D.C. Department of Transportation Acting Director Emeka Moneme said in a written response that he takes the findings of the audit seriously, but that it overstates the amount of revenue the city would have earned without privatization.
The audit looked at the city’s contract with Dallas-based Affiliated Computer Services from 1999 to 2005 and found that privatization cost the city about $2.2 million more than it would have if District employees performed the job..
Although the District’s 16,500 parking meters generate valuable revenue, the auditor found that DDOT failed to maintain a usable inventory.
DDOT managers could not find 670 of the 1,906 meters that the auditors asked to sample.
Six meters had the same identification number and collected revenue, although the auditor couldn’t determine whether the money ever reached the District’s coffers.

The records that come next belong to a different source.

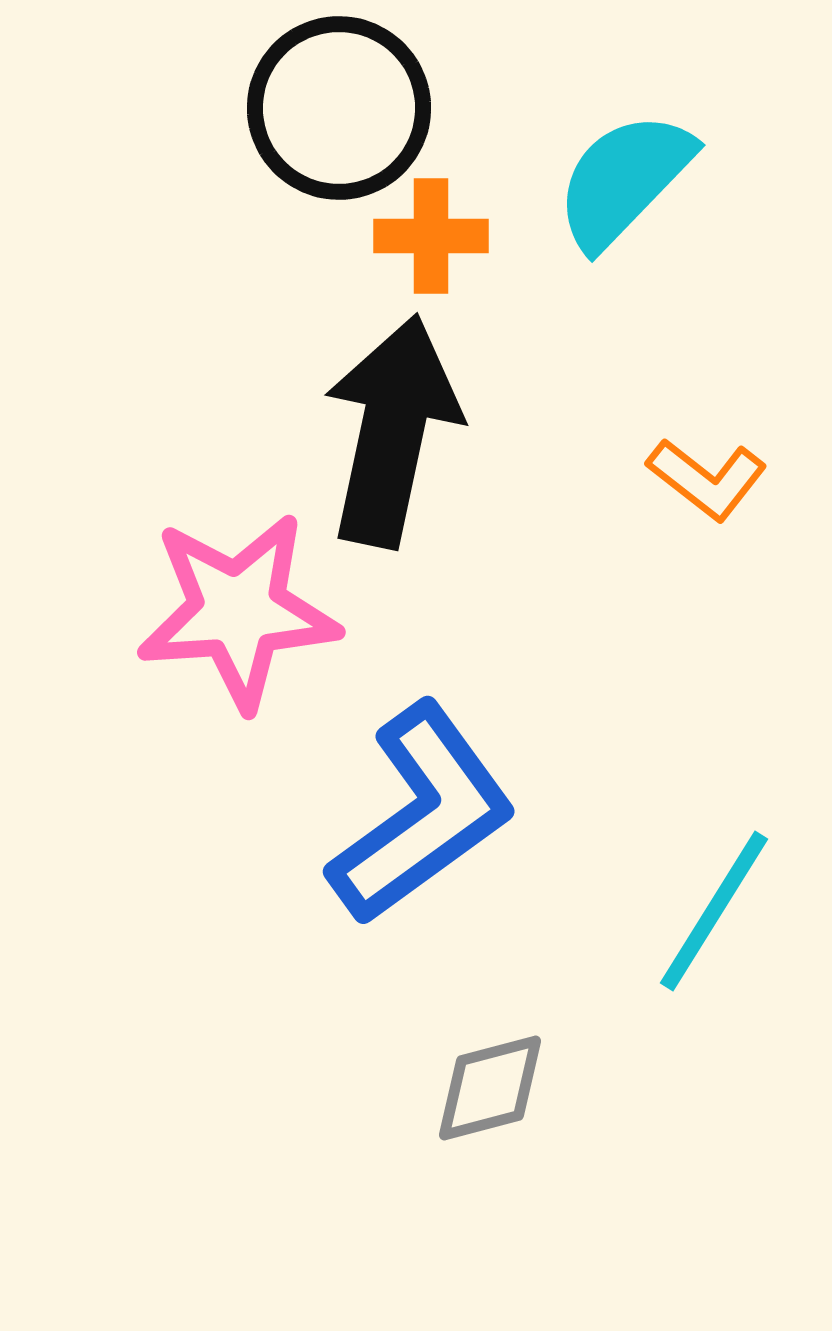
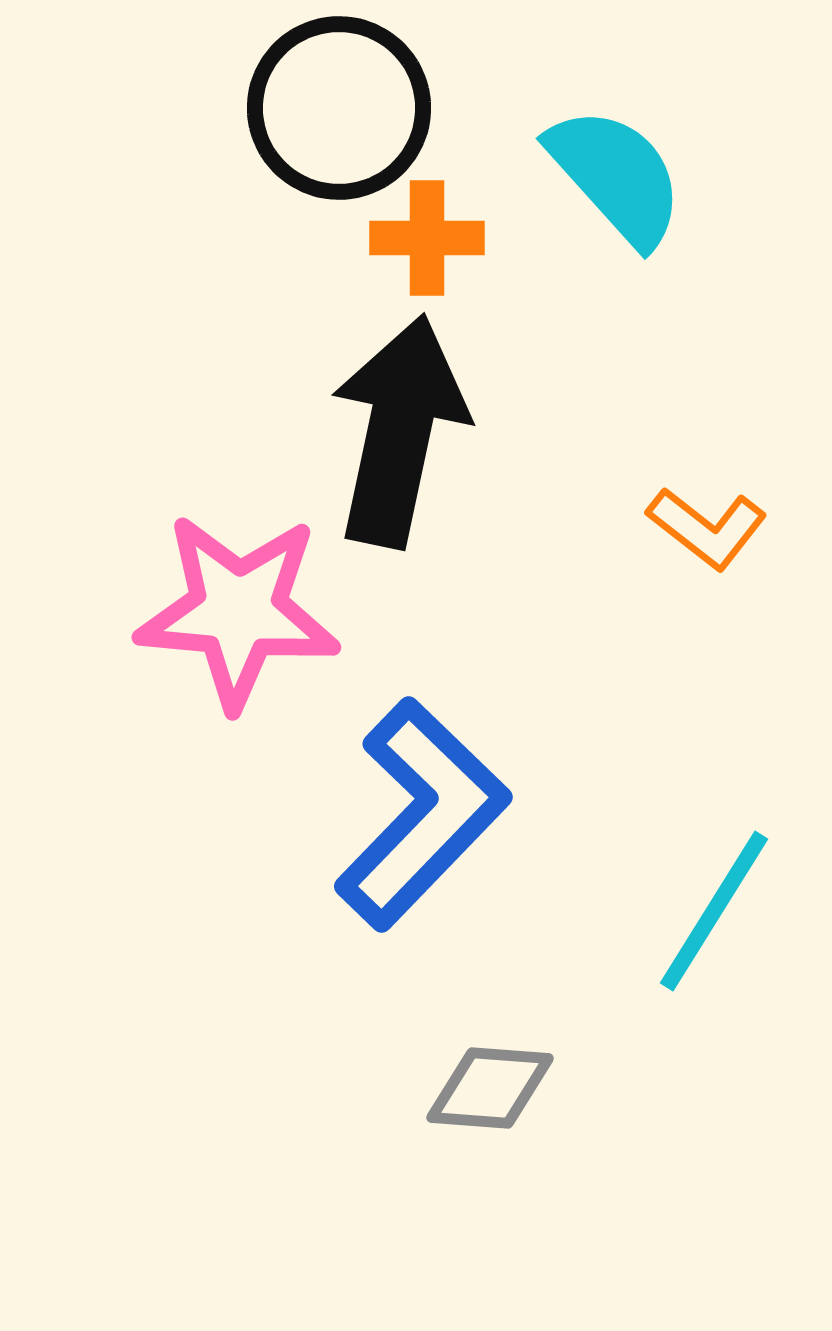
cyan semicircle: moved 8 px left, 4 px up; rotated 94 degrees clockwise
orange cross: moved 4 px left, 2 px down
black arrow: moved 7 px right
orange L-shape: moved 49 px down
pink star: rotated 9 degrees clockwise
blue L-shape: rotated 10 degrees counterclockwise
gray diamond: rotated 19 degrees clockwise
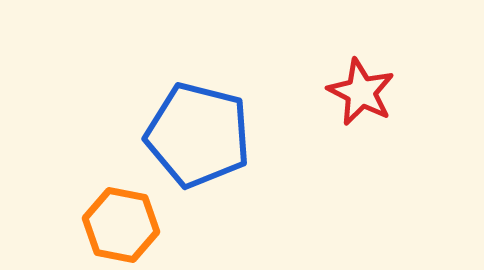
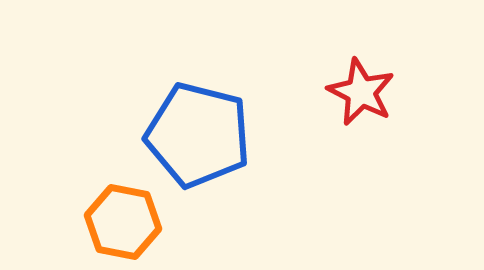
orange hexagon: moved 2 px right, 3 px up
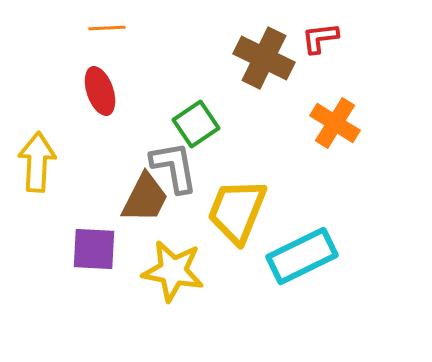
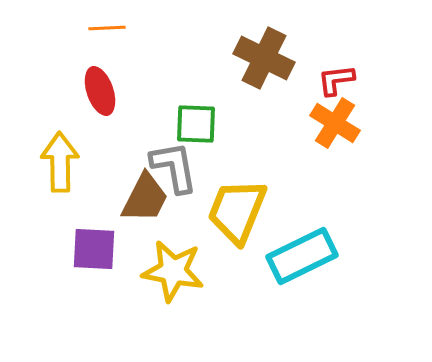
red L-shape: moved 16 px right, 42 px down
green square: rotated 36 degrees clockwise
yellow arrow: moved 23 px right; rotated 4 degrees counterclockwise
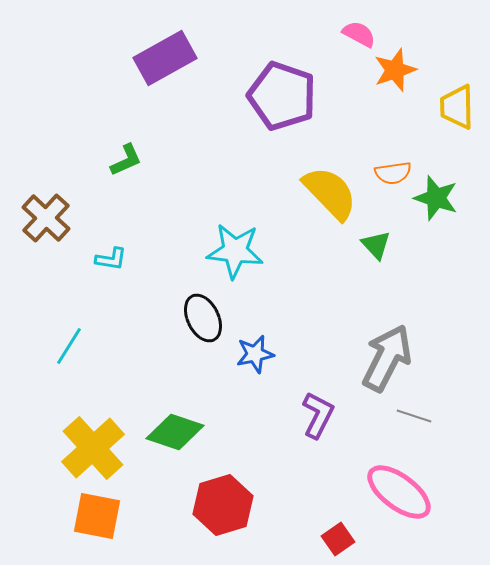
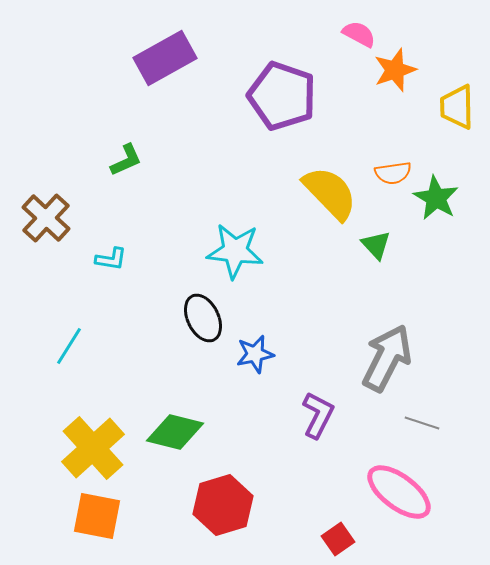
green star: rotated 12 degrees clockwise
gray line: moved 8 px right, 7 px down
green diamond: rotated 4 degrees counterclockwise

ACS repeatedly failed to repair parking meters in time, but the District continued to issue tickets on the broken meters, undermining the credibility of the District and “unfairly shift[ing] the cost, impact and liability for poor contractor performance and inept contract administration … to parking patrons,” the report said.
The audit also found that the District lost nearly $4 million in revenues after DDOT removed more than 2,000 parking meters from around federal buildings without obtaining an agreement with the federal agencies who asked for the meters’ removal.
The parking spaces were removed after the Sept. 11 terrorist attacks and Oklahoma City bombings. The agencies have cited national security concerns to avoid paying for the lost spaces, according to Moneme’s response.